Départ de la Mini Transat : Les Frérots prêts à en découdre

Il y a deux ans jour pour jour, Thaïs le Cam et Julien Letissier s’imaginaient au départ de la Mini Transat…Ce jour là, pour Thaïs, une envie de prendre enfin le large remonte et pour Julien, celle de retenter l’aventure. De ces envies presque viscérales est né le projet Frérots Sailing* avec la complicité de Valentin Noël. Un an et demi après, deux protos neufs sont mis à l’eau avec pour objectif : être au départ de la Mini Transat le 24 Septembre. Mission accomplie puisque Thaïs, sur son proto 1068 (a.k.a Pénélope Pussycat) et Julien Letissier, sur son proto 1069 (a.k.a BigOrNo) ont amarré leurs montures il y a quelques jours au ponton des Sables d’Olonne. A trois jours du départ, l’envie de prendre enfin le large se fait ressentir. Les bateaux sont prêts, les marins, eux, sont prêts à en découdre.

C’est l’histoire de trois copains : Thaïs Le Cam, Julien Letissier et Valentin Noël qui avaient des envies de large en Mini mais de faire les choses différemment en mutualisant leurs compétences à terre pour mieux partir, seul, en mer. L’idée mûrit et les trois frérots dessinent leur projet. Ils vont choisir David Raison comme architecte navale et collaborer en partie avec IDB Marine, où Valentin Noël était en charge d’une partie de la production. L’autre grosse partie a été faite par les Frérots, dans le chantier de Stand As One à Port-La-Fôret.

En juillet 2022, le proto1068, surnommé Pénélope Pussycat, sort de chantier et découvre son élément naturel. S’ensuivent des navigations d’entraînements et de mise au point pour peaufiner les réglages du bateau avant la première course de la saison. En parallèle, le lancement du deuxième proto démarre. Quatre mois plus tard, le proto 1069, au doux nom de BigOrNo, rejoint lui aussi son élément fin janvier 2023. L’histoire imaginée un an et demi auparavant est maintenant concrète, le compte à rebours pour être au départ de la Boulangère Mini Transat 2023 débute.

La devise du projet Frérots Sailing est claire : avoir des bateaux identiques est une vraie force; la mutualisation des compétences de chacun permet de maximiser le temps entre la construction et les entraînements en mer.

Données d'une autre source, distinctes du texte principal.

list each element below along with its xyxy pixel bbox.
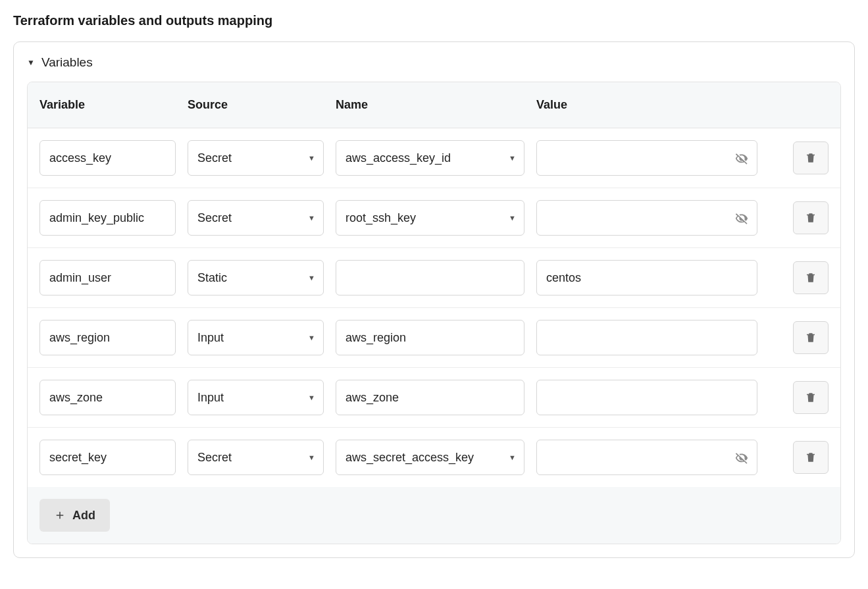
source-select-label: Input — [197, 331, 224, 345]
trash-icon — [805, 271, 817, 284]
delete-button[interactable] — [793, 441, 829, 474]
col-value: Value — [536, 98, 769, 112]
eye-off-icon[interactable] — [734, 150, 750, 166]
eye-off-icon[interactable] — [734, 210, 750, 226]
table-header: Variable Source Name Value — [28, 82, 840, 128]
add-button-label: Add — [72, 509, 95, 523]
caret-down-icon: ▼ — [509, 214, 516, 222]
name-select-label: aws_secret_access_key — [345, 451, 474, 465]
name-input[interactable] — [336, 380, 524, 415]
source-select[interactable]: Input▼ — [188, 380, 324, 415]
variables-panel: ▼ Variables Variable Source Name Value S… — [13, 41, 855, 558]
col-variable: Variable — [39, 98, 188, 112]
source-select[interactable]: Secret▼ — [188, 440, 324, 475]
variable-input[interactable] — [39, 140, 176, 176]
caret-down-icon: ▼ — [509, 453, 516, 461]
name-select[interactable]: aws_secret_access_key▼ — [336, 440, 524, 475]
variable-input[interactable] — [39, 380, 176, 415]
caret-down-icon: ▼ — [308, 214, 315, 222]
table-row: Secret▼root_ssh_key▼ — [28, 188, 840, 248]
table-footer: Add — [28, 487, 840, 544]
section-label: Variables — [41, 55, 93, 70]
source-select-label: Static — [197, 271, 227, 285]
delete-button[interactable] — [793, 321, 829, 354]
source-select-label: Secret — [197, 451, 232, 465]
name-select-label: root_ssh_key — [345, 211, 416, 225]
caret-down-icon: ▼ — [27, 58, 35, 67]
source-select-label: Secret — [197, 151, 232, 165]
delete-button[interactable] — [793, 381, 829, 414]
plus-icon — [54, 509, 66, 521]
name-input[interactable] — [336, 260, 524, 295]
name-select[interactable]: root_ssh_key▼ — [336, 200, 524, 236]
trash-icon — [805, 151, 817, 165]
source-select-label: Input — [197, 391, 224, 405]
source-select-label: Secret — [197, 211, 232, 225]
name-select[interactable]: aws_access_key_id▼ — [336, 140, 524, 176]
value-input[interactable] — [536, 440, 757, 475]
eye-off-icon[interactable] — [734, 449, 750, 465]
trash-icon — [805, 211, 817, 224]
caret-down-icon: ▼ — [308, 154, 315, 162]
col-source: Source — [188, 98, 336, 112]
caret-down-icon: ▼ — [509, 154, 516, 162]
add-button[interactable]: Add — [39, 499, 110, 532]
table-row: Static▼ — [28, 248, 840, 308]
delete-button[interactable] — [793, 141, 829, 174]
delete-button[interactable] — [793, 261, 829, 294]
table-row: Secret▼aws_secret_access_key▼ — [28, 428, 840, 487]
col-name: Name — [336, 98, 536, 112]
caret-down-icon: ▼ — [308, 394, 315, 401]
value-input[interactable] — [536, 200, 757, 236]
variable-input[interactable] — [39, 440, 176, 475]
table-row: Input▼ — [28, 308, 840, 368]
section-toggle-variables[interactable]: ▼ Variables — [27, 55, 841, 70]
source-select[interactable]: Static▼ — [188, 260, 324, 295]
trash-icon — [805, 391, 817, 404]
table-row: Input▼ — [28, 368, 840, 428]
delete-button[interactable] — [793, 201, 829, 234]
table-row: Secret▼aws_access_key_id▼ — [28, 128, 840, 188]
source-select[interactable]: Input▼ — [188, 320, 324, 355]
value-input[interactable] — [536, 260, 757, 295]
source-select[interactable]: Secret▼ — [188, 140, 324, 176]
caret-down-icon: ▼ — [308, 453, 315, 461]
caret-down-icon: ▼ — [308, 334, 315, 342]
value-input[interactable] — [536, 380, 757, 415]
source-select[interactable]: Secret▼ — [188, 200, 324, 236]
trash-icon — [805, 331, 817, 344]
variables-table: Variable Source Name Value Secret▼aws_ac… — [27, 82, 841, 544]
variable-input[interactable] — [39, 200, 176, 236]
variable-input[interactable] — [39, 320, 176, 355]
value-input[interactable] — [536, 140, 757, 176]
name-select-label: aws_access_key_id — [345, 151, 451, 165]
caret-down-icon: ▼ — [308, 274, 315, 282]
col-actions — [769, 98, 829, 112]
trash-icon — [805, 451, 817, 464]
variable-input[interactable] — [39, 260, 176, 295]
value-input[interactable] — [536, 320, 757, 355]
name-input[interactable] — [336, 320, 524, 355]
page-title: Terraform variables and outputs mapping — [13, 13, 855, 28]
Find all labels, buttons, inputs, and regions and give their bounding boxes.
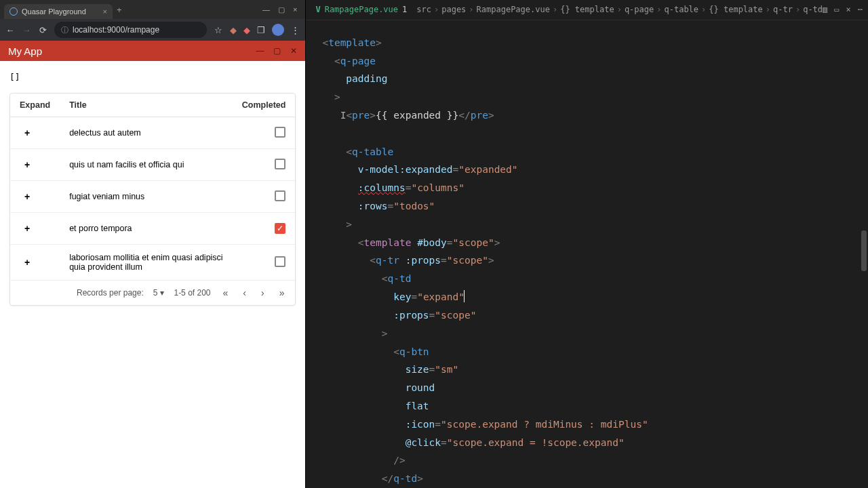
crumb[interactable]: src [416,5,431,14]
completed-checkbox[interactable] [275,127,285,138]
row-title: delectus aut autem [60,117,233,149]
close-tab-icon[interactable]: × [103,7,107,16]
app-minimize-icon[interactable]: — [256,46,264,56]
app-body: [] Expand Title Completed + delectus aut… [0,61,305,488]
row-title: quis ut nam facilis et officia qui [60,149,233,181]
puzzle-icon[interactable]: ❐ [257,25,265,35]
app-window-controls: — ▢ ✕ [256,46,297,56]
crumb[interactable]: q-table [664,5,698,14]
more-actions-icon[interactable]: ⋯ [858,5,863,14]
expand-button[interactable]: + [20,125,35,140]
url-bar[interactable]: ⓘ localhost:9000/rampage [54,22,207,38]
expanded-pre: [] [9,70,296,93]
crumb[interactable]: {} template [709,5,762,14]
breadcrumb[interactable]: src› pages› RampagePage.vue› {} template… [416,5,823,14]
reload-button[interactable]: ⟳ [38,25,47,35]
file-name: RampagePage.vue [325,5,398,14]
app-close-icon[interactable]: ✕ [290,46,297,56]
forward-button[interactable]: → [22,25,31,35]
completed-checkbox[interactable] [275,256,285,267]
maximize-icon[interactable]: ▢ [278,5,285,14]
app-maximize-icon[interactable]: ▢ [273,46,281,56]
completed-checkbox[interactable] [275,223,285,234]
col-title[interactable]: Title [60,94,233,117]
first-page-button[interactable]: « [220,287,231,298]
file-tab[interactable]: V RampagePage.vue 1 [311,5,411,14]
table-footer: Records per page: 5 ▾ 1-5 of 200 « ‹ › » [10,280,295,305]
scrollbar-thumb[interactable] [861,230,867,271]
site-info-icon[interactable]: ⓘ [61,25,68,35]
problem-count: 1 [402,5,407,14]
table-header-row: Expand Title Completed [10,94,295,117]
app-title: My App [8,45,42,57]
kebab-menu-icon[interactable] [291,25,300,35]
data-table: Expand Title Completed + delectus aut au… [9,93,296,306]
table-row: + et porro tempora [10,213,295,245]
editor-tabbar: V RampagePage.vue 1 src› pages› RampageP… [306,0,868,20]
crumb[interactable]: q-tr [773,5,793,14]
records-label: Records per page: [77,288,144,298]
new-tab-button[interactable]: + [113,5,126,15]
crumb[interactable]: q-page [625,5,654,14]
code-area[interactable]: <template> <q-page padding > I<pre>{{ ex… [306,20,868,488]
per-page-select[interactable]: 5 ▾ [153,288,165,298]
profile-avatar[interactable] [272,24,284,36]
code-content[interactable]: <template> <q-page padding > I<pre>{{ ex… [322,34,868,488]
row-title: fugiat veniam minus [60,181,233,213]
completed-checkbox[interactable] [275,190,285,201]
vue-logo-icon: V [315,5,320,14]
col-completed[interactable]: Completed [233,94,296,117]
back-button[interactable]: ← [5,25,15,35]
close-window-icon[interactable]: × [293,5,297,14]
close-editor-icon[interactable]: × [846,5,851,14]
extensions-icon[interactable]: ◆ [230,25,237,35]
split-editor-icon[interactable]: ▥ [823,5,827,14]
chrome-window-controls: — ▢ × [262,5,301,14]
expand-button[interactable]: + [20,189,35,204]
browser-toolbar: ← → ⟳ ⓘ localhost:9000/rampage ◆ ◆ ❐ [0,19,305,41]
prev-page-button[interactable]: ‹ [240,287,249,298]
code-editor: V RampagePage.vue 1 src› pages› RampageP… [306,0,868,488]
table-row: + fugiat veniam minus [10,181,295,213]
expand-button[interactable]: + [20,255,35,270]
text-cursor [464,290,465,302]
table-row: + delectus aut autem [10,117,295,149]
editor-actions: ▥ ▭ × ⋯ [823,5,863,14]
tab-title: Quasar Playground [22,7,99,16]
expand-button[interactable]: + [20,221,35,236]
crumb[interactable]: RampagePage.vue [477,5,550,14]
table-row: + quis ut nam facilis et officia qui [10,149,295,181]
browser-toolbar-icons: ◆ ◆ ❐ [230,24,300,36]
favicon-icon [9,7,18,16]
expand-button[interactable]: + [20,157,35,172]
last-page-button[interactable]: » [277,287,288,298]
browser-tab-active[interactable]: Quasar Playground × [4,4,113,19]
crumb[interactable]: {} template [560,5,614,14]
extensions-icon-2[interactable]: ◆ [243,25,250,35]
url-text: localhost:9000/rampage [73,25,159,35]
completed-checkbox[interactable] [275,159,285,169]
next-page-button[interactable]: › [258,287,267,298]
per-page-value: 5 [153,288,158,298]
page-range: 1-5 of 200 [174,288,210,298]
app-header: My App — ▢ ✕ [0,41,305,61]
crumb[interactable]: pages [441,5,466,14]
col-expand[interactable]: Expand [10,94,60,117]
row-title: laboriosam mollitia et enim quasi adipis… [60,245,233,281]
row-title: et porro tempora [60,213,233,245]
minimize-icon[interactable]: — [262,5,270,14]
browser-tabbar: Quasar Playground × + — ▢ × [0,0,305,19]
bookmark-icon[interactable] [214,25,223,35]
table-row: + laboriosam mollitia et enim quasi adip… [10,245,295,281]
browser-window: Quasar Playground × + — ▢ × ← → ⟳ ⓘ loca… [0,0,306,488]
chevron-down-icon: ▾ [160,288,164,298]
layout-icon[interactable]: ▭ [834,5,839,14]
crumb[interactable]: q-td [803,5,823,14]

Présentation de nos deux frérots en compétition :

Tout d’abord, nous avons Thaïs Le Cam, finistérienne dans l’âme, qui a fait ses armes à Paris dans l’événementiel automobile après quelques expériences dans la course au large mais à terre, pour l’instant. L’appel de la mer aura été plus fort et Thaïs retourne en terre bretonne pour construire son projet course au large à elle. Son atout ? Aller chercher les partenaires ! Pas de partenaires, pas de bateaux, pas de bateaux, pas de projet… Elle a donc utilisé son réseau, ainsi que celui des autres Frérots, pour trouver l’argent nécessaire afin de lancer la construction du premier Proto. En début d’année, elle s’engage à 100% dans le projet afin de boucler le budget et de mettre aussi les mains dans la colle. Une sortie de zone de confort qui paye, avec au bout du compte, deux bateaux neufs et bien nés et un club d’entreprises partenaires* fier de les accompagner.

Ensuite, nous avons Julien Letissier, ce parisien qui a vite su qu’il était mieux sur l’eau que dans le métro. Il a gravité quelques années autour du monde du nautisme avant de se lancer en 2019 dans l’aventure Mini avec un bateau de série. Il terminera 14e avec déjà l’envie d’y revenir, un jour. Une préparation de Vendée Globe aux côtés de Jean Le Cam et une autre aux côtés d’Amélie Grassi pour la construction de son Class40 ( en vue de la Transat Jacques Vabre 2021), le voilà prêt à prendre son envol et d’avoir son projet. Julien mettra à profit tout ce qu’il a appris pendant ces années.

Comment vous vous sentez à quelques jours du départ ?

Julien Letissier : « Je me sens prêt, je suis assez serein, pas stressé et surtout j’ai très envie d’y aller. Le plus difficile est de rester serein dans le fait qu’on est prêt, que les bateaux le sont aussi et qu’on a bien travaillé. Maintenant il faut y aller ! »

Thaïs Le Cam : « ça va bien ! J’ai eu quelques coups de stress mais c’est normal; mentalement je me sens prête. C’est aussi assez émouvant d’être là, sur les pontons de la Mini Transat. Avec Julien et Valentin, nous nous sommes remémorés qu’il y a deux ans, on avait ce projet avec des rêves qui n’existaient pas encore, et aujourd’hui, nous sommes là avec deux bateaux bien préparés. L’émotion sera encore plus grande dimanche au moment du départ ponton. »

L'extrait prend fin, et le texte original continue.